Left colossus was man of many parts

It’s only in the fitness of things that Ashok Mitra - economist, scholar,  a Leftist thinker, perhaps among the best the country has known — died on May Day.
Ashok Mitra1928 - 2018
Ashok Mitra1928 - 2018

NEW DELHI: It’s only in the fitness of things that Ashok Mitra — economist, scholar, avid reader, non-fiction and fiction writer, columnist, former finance minister of Bengal, bureaucrat, a teacher with a difference, and above all a Leftist thinker, perhaps among the best the country has known — died on May Day.

His fans and admirers, who were legion, and who he retained till the last breath of his 90 years, even when India’s political milieu had changed, and came to be dominated by the Right, would have seen a certain poetic sense in that.

Contrary to what he once said about himself, Mitra was a typical Bengali bhadralok besides being a die-hard Communist, with deep interests and wide-ranging knowledge. It’s not as if he did not make mistakes in his evaluation of situations. He was of the view, for instance, that the Mamata Banerjee phenomenon has to be allowed to play itself out, that her administrative ineptitude would make the people clamour for restoration of Left Front rule. Things panned out differently. Maybe it was his belief in the core ideology that made him think the way he did.

He was not a hidebound Marxist though and he fell out (not at a personal level though) with the Left’s biggest icon in West Bengal, Jyoti Basu, after being his FM for a decade, from 1977-1986. A decade marked by feisty arguments with the ‘wretched’ Planning Commission and the Centre for keeping eastern India, particularly Bengal, suppressed; in the state, those years saw the landmark Operation Barga, land distribution, devolution of decision-making to panchayats, increase in agriculture outlays, irrigation and rural infrastructure.

Pushed into Delhi politics as a Rajya Sabha member thereafter, he gave scathing reports as the chairman of the Standing Committee on Industry and Commerce. He was highly critical of the shift in economic policy effected by then FM Manmohan Singh.

Singh and Mitra, however, were good friends from their days in the Pandara Road Friday Club of economists—all legends in their own right. Also from the time when he was Chief Economic Advisor to the GOI from 1970-72, where MMS, a known socialist at that point, succeeded him.

For the uninitiated, over the expanse of his career Mitra would appear to be taking contradictory posts—the above-mentioned slot in Indira’s government, a teaching post in IIM Calcutta, a stint at the Economic Development Institute in Washington DC (while always being critical of the World Bank/IMF), to FM-ship under Basu, to a columnist of EPW and The Telegraph, his Calcutta Diaries and his fiction-writing.

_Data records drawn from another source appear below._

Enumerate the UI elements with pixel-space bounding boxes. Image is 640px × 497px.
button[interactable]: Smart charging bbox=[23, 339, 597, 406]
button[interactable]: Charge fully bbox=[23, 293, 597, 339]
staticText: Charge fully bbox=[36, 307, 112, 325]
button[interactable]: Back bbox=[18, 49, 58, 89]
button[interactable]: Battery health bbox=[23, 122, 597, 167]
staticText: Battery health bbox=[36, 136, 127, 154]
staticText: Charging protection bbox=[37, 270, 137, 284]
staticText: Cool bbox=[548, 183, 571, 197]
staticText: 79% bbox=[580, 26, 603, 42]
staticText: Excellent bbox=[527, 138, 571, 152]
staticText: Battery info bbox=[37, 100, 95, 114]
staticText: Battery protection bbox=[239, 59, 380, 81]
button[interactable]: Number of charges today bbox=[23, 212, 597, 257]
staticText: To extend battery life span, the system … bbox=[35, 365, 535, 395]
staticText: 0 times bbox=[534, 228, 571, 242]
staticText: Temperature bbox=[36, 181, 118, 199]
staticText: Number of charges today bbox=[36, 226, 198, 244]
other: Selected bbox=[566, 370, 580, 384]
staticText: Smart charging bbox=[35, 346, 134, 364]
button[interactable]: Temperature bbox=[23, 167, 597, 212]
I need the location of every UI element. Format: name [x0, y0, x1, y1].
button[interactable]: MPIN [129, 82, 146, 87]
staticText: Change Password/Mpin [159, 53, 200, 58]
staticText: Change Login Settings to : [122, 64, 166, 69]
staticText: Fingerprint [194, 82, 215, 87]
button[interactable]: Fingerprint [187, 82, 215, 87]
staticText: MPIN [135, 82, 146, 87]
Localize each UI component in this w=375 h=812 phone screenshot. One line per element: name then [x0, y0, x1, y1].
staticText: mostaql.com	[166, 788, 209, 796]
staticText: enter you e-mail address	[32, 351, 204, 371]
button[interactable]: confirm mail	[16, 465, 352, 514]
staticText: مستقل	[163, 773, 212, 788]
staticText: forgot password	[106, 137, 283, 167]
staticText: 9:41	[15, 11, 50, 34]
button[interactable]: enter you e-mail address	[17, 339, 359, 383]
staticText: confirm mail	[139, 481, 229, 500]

Mitra was a specimen of a now-endangered kind—a public intellectual. Born in 1928, he studied in Dhaka University till 1948 and later in BHU, after failing to get his Calcutta University admission confirmed, and then at the University of Rotterdam, Netherlands, under Nobel laureate Jan Tinbergen.

His stint in her regime does not mean Mitra did not have to face the brunt of Indira’s Emergency, post her dalliance with Left politics. His articles faced censorship. An article he wrote on the excesses of Emergency for the Economist led to a ban on the issue in India. He was very much part of the era of pro-poor sloganeering and formulated the calculation for Minimum Support Price—a bone of contention these days—for the Commission on Agriculture Costs and Prices.

Any evaluation of Ashok-da, as he was fondly called, will be incomplete without mentioning that he was perhaps the only economist to have got a Sahitya Akademi award for his writings in Bangla. He was prolific in English and Bengali. Which shows the real expanse of the person who lived a rich and vast life. He may have died a bit lonely and dejected, in a nursing home, a world he was finding difficult to come to terms with.

Friend and Critic
He was critical of the shift in economic policy effected by then FM Manmohan Singh. Singh and Mitra, however, were good friends from their days in the Pandara Road Friday Club of economists.